Auf der Treppe tönten Schritte. Wir standen auf und stellten uns in den Hintergrund. Dreimal versuchte die Greisin sich zu erheben, aber ihre Kniee gehorchten dem Willen nicht.
Jetzt ging die Thüre auf, mit zitternden Händen nahm sie den Schirm von der Lampe, und das volle Licht fiel auf ihren Sohn.
Liebe, du hundertblätterige Blume aus der andern Welt, mit deinem viel mißbrauchten Namen! Liebe, die wir mit unsern harten Herzen niemals ganz erfassen und begreifen und üben können, sondern immer nur stückweise, blattweise!
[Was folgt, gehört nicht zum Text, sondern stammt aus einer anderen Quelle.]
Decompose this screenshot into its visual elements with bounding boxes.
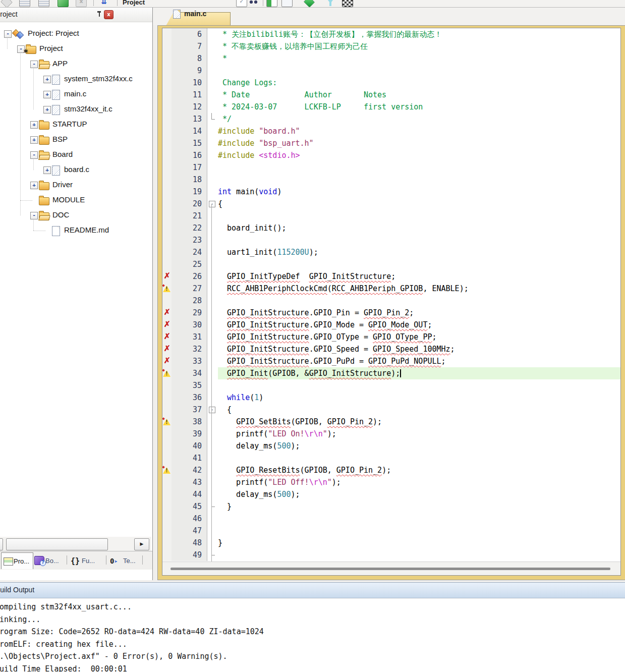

Unbewußt bist du, wenn das Kind jubelnd die Ärmchen um den Hals der Mutter schlingt, glutrot bist du, wenn das junge Weib ihr Haupt an der Brust des Gatten birgt und ihr Leben mit dem seinen verbindet, selbstlos bist du, wenn der Mann freudig sein Blut für das Land der Väter verspritzt, heilig bist du, wenn der Samariter sich in Mitleid herabneigt. Wäre ich aber ein großer Bildhauer, und es sagte mir ein Gewalthaber dieser Erde: »Stelle der Liebe ein Standbild, daß man es weithin sieht in meinen Ländern!« – ich nähme den Marmor und gäbe ihm durch meine Kunst die arme, kümmerliche Gestalt, das faltige Antlitz und die großen Augen jener alten Mutter, wie sie mit ausgebreiteten Armen, mit schwankenden Schritten dem erstaunten Sohn entgegenging und unverständliche, thörichte Worte lallte; und wäre ich in der That der große Bildhauer, so müßte jeder sagen: »Das ist die unbewußte, die glühende, die selbstlose, die heilige – – die Mutterliebe!«
* * *
Zweierlei hat sich mir dann noch an jenem Abend besonders fest ins Gedächtnis gedrückt: das Antlitz, die ganze Gestalt dieses jungen Handwerkers und ein großer, alter Stammbaum.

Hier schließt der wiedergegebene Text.